Start of Material for this task

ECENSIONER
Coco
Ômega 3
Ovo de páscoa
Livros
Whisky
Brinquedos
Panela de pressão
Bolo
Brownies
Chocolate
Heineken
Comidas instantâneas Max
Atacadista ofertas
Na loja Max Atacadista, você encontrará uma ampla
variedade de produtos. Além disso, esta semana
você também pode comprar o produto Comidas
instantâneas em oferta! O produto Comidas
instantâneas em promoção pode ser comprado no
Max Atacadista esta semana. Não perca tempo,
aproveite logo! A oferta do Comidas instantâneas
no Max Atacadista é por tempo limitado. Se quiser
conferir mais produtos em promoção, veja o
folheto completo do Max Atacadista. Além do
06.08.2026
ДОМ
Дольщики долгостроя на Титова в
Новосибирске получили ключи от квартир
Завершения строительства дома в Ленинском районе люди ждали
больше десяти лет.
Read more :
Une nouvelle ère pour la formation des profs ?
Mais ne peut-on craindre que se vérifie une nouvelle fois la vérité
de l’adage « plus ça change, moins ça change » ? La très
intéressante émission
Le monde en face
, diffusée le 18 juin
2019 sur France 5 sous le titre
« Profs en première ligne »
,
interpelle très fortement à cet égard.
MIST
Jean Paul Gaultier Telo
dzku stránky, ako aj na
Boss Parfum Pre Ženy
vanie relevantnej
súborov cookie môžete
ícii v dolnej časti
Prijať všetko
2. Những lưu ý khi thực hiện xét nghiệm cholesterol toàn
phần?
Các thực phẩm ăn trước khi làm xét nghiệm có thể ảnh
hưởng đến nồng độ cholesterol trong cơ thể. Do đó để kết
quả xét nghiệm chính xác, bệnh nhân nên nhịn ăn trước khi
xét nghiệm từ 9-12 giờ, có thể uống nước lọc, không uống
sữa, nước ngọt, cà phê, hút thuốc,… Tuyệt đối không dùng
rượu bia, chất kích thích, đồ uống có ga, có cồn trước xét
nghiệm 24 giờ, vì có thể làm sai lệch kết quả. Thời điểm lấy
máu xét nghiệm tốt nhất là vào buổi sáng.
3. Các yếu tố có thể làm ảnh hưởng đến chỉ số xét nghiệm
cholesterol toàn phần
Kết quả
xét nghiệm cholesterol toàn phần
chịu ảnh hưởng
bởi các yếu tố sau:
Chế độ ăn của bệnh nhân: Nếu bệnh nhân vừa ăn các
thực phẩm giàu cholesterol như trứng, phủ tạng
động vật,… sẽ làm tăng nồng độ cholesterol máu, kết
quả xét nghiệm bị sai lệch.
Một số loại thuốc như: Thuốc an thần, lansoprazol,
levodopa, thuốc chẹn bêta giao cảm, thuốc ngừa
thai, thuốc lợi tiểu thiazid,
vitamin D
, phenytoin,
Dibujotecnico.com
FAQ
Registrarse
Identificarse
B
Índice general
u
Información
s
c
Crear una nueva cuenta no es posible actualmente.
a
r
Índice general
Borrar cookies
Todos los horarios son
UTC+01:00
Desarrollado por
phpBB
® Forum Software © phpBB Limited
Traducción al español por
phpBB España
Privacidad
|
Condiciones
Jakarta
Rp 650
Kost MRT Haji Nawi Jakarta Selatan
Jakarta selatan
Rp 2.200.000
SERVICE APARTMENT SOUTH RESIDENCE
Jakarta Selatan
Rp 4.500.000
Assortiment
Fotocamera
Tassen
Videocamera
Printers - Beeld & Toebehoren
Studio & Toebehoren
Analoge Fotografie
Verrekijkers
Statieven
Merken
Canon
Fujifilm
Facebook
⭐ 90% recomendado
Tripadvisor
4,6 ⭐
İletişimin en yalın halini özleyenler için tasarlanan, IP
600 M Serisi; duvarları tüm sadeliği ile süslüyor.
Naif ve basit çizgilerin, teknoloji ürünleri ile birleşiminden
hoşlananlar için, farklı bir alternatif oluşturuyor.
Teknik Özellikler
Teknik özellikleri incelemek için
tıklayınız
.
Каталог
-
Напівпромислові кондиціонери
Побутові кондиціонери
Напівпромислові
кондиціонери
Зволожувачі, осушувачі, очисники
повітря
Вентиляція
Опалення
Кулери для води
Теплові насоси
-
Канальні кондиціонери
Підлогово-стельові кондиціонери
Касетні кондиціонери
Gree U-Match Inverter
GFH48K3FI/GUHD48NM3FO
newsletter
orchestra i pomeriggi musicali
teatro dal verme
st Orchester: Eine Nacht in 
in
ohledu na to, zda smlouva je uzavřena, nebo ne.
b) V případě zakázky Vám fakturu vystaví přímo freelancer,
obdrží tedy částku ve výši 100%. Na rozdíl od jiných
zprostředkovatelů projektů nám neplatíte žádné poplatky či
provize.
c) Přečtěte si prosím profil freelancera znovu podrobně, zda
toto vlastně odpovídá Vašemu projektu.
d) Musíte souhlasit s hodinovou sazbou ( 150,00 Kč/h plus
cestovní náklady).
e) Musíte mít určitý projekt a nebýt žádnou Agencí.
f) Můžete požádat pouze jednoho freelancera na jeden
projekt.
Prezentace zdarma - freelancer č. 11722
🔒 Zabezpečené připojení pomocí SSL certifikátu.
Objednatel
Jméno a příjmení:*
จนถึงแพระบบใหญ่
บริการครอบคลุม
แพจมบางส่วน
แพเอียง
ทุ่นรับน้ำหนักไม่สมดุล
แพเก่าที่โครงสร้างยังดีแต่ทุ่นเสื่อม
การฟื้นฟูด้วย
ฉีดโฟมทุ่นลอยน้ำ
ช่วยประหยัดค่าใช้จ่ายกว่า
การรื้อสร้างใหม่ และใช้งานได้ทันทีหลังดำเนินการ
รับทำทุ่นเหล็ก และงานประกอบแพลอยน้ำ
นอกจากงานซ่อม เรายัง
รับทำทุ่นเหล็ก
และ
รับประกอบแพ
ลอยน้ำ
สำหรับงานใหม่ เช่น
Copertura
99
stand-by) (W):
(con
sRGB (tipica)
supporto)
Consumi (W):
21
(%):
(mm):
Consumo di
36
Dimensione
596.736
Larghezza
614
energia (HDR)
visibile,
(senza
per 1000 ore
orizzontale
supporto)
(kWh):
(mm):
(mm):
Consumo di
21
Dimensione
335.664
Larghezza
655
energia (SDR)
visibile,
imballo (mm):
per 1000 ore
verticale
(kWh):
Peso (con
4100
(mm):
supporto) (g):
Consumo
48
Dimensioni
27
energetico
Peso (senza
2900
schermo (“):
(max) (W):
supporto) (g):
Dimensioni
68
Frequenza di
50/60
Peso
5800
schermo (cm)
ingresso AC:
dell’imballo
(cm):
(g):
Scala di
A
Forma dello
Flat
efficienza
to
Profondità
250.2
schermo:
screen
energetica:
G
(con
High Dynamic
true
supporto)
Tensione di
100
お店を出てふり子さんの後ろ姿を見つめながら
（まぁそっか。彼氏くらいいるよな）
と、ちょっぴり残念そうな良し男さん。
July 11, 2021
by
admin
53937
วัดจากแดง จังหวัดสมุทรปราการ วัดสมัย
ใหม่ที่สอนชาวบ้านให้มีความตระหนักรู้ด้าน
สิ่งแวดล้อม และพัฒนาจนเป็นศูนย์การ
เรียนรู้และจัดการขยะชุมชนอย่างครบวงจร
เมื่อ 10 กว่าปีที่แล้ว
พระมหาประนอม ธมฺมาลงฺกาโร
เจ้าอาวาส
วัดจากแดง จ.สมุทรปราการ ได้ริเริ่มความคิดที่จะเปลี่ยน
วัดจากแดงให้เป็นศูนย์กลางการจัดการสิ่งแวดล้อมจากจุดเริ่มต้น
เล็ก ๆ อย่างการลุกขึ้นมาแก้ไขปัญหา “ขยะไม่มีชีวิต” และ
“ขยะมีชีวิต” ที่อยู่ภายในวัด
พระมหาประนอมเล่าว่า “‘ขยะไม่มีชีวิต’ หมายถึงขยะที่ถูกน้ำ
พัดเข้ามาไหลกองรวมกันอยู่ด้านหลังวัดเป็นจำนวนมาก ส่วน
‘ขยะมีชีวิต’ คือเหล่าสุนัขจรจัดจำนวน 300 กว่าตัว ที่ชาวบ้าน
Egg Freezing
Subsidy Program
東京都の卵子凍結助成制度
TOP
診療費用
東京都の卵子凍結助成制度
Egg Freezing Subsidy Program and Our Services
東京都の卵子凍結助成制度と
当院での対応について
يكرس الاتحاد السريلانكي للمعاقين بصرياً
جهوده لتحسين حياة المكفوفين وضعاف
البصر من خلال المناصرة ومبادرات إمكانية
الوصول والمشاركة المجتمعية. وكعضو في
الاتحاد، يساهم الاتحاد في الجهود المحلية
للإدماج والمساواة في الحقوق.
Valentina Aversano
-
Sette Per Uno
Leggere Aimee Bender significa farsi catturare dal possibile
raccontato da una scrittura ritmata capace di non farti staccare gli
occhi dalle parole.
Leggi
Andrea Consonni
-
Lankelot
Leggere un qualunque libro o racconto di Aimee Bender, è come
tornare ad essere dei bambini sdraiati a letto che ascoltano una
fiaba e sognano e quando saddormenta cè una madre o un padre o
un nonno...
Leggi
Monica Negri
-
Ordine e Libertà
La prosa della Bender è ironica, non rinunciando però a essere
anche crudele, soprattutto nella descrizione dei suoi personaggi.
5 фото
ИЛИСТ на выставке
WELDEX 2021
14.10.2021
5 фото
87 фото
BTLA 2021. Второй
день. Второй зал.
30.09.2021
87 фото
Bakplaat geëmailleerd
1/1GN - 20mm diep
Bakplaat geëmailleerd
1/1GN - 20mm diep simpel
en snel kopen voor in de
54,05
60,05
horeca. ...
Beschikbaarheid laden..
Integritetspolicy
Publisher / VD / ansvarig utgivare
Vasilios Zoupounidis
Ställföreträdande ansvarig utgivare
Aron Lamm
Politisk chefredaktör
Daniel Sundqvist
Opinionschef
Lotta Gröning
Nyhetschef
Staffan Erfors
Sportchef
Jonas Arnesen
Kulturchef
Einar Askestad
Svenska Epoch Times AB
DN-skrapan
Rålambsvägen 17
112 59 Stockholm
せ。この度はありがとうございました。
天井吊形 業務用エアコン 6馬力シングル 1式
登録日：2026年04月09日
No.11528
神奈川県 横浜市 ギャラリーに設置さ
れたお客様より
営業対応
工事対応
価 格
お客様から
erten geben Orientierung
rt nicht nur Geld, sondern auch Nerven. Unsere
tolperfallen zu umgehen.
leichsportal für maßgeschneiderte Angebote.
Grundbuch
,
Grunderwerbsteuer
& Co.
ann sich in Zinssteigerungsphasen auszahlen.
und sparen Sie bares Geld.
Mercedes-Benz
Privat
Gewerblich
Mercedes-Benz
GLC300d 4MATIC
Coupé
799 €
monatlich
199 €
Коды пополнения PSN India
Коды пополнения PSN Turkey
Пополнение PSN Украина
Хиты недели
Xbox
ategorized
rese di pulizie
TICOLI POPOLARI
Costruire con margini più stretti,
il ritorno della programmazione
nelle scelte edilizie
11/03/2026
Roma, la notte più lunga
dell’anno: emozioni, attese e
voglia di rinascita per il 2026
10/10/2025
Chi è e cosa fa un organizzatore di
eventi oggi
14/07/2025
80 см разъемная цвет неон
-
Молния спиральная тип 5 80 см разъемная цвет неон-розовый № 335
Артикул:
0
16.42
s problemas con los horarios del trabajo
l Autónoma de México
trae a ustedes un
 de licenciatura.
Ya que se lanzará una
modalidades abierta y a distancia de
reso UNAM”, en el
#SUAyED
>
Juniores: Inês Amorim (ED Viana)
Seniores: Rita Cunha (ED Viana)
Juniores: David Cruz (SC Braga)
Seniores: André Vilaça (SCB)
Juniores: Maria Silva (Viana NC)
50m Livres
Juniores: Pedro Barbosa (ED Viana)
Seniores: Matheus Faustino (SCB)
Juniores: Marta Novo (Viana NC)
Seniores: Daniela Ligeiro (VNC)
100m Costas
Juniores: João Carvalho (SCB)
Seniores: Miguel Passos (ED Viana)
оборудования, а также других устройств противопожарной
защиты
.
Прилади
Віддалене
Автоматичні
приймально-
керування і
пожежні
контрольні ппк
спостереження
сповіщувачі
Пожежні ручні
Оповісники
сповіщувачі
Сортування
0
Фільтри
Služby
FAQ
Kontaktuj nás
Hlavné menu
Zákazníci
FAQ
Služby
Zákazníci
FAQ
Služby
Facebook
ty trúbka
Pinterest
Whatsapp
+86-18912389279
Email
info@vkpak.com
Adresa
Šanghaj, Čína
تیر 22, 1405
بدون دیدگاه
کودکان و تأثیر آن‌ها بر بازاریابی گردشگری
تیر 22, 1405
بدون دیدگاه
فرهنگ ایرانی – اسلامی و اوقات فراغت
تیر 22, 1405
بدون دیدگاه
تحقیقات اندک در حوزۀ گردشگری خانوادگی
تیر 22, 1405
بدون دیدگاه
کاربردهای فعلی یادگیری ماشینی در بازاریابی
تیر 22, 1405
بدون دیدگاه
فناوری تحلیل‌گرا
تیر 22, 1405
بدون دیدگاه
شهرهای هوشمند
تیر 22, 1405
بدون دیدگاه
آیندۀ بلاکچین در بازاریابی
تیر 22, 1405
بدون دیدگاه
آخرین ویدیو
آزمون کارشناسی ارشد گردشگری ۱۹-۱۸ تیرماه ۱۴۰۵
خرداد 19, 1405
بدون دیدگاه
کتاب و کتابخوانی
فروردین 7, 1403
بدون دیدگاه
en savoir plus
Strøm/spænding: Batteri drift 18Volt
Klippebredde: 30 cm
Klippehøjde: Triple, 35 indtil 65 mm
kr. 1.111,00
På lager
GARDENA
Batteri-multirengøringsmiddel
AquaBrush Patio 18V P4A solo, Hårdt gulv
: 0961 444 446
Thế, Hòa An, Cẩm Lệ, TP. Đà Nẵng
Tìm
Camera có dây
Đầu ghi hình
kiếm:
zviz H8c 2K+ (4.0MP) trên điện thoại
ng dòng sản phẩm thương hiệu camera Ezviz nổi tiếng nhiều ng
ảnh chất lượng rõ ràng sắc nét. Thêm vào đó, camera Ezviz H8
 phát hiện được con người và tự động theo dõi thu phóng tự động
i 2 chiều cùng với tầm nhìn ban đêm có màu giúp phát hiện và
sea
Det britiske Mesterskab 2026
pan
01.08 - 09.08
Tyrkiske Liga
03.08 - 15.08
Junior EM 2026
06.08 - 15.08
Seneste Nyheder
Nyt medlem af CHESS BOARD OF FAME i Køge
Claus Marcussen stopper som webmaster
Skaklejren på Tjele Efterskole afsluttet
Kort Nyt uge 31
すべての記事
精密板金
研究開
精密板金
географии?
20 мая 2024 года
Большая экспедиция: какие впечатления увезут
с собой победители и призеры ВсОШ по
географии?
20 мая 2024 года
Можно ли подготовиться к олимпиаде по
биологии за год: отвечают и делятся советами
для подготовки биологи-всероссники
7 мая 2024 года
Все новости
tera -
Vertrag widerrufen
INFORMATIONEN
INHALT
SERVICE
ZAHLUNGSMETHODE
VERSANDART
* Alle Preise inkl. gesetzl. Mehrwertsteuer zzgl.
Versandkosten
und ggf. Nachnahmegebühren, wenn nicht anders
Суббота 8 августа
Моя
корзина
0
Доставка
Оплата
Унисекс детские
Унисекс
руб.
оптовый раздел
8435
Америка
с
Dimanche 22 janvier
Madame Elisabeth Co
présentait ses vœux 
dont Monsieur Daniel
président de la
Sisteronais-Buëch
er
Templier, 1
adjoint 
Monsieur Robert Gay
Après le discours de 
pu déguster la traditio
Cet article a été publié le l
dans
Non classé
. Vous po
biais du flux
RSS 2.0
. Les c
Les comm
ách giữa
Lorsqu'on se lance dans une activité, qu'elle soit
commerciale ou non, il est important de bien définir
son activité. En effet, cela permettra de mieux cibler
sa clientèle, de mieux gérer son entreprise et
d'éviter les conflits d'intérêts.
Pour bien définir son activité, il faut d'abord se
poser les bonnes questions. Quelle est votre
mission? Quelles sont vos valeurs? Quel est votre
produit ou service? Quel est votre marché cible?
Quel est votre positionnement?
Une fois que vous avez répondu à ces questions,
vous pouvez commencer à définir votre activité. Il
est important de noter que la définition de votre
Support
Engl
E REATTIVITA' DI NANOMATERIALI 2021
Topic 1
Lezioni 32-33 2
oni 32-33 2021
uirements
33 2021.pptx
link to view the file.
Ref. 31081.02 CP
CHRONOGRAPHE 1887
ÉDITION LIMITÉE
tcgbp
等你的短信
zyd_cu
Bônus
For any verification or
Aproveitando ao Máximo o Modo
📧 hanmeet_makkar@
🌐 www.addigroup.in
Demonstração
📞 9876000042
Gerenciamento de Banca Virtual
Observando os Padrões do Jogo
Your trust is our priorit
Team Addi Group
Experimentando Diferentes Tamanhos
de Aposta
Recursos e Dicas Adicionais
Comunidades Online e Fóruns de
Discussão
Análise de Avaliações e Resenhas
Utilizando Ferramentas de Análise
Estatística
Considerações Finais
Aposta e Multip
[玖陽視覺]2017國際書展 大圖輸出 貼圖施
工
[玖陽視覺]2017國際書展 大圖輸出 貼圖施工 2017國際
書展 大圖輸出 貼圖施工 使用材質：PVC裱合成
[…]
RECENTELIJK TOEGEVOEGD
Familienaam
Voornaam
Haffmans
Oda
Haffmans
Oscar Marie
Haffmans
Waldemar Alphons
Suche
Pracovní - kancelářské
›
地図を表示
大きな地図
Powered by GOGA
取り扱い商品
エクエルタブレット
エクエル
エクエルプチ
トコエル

End of Material for this task

* Brief: Note each line above that holds "บทำท", then copy all of them.

* Solution for this task:
รับทำทุ่นเหล็ก และงานประกอบแพลอยน้ำ
รับทำทุ่นเหล็ก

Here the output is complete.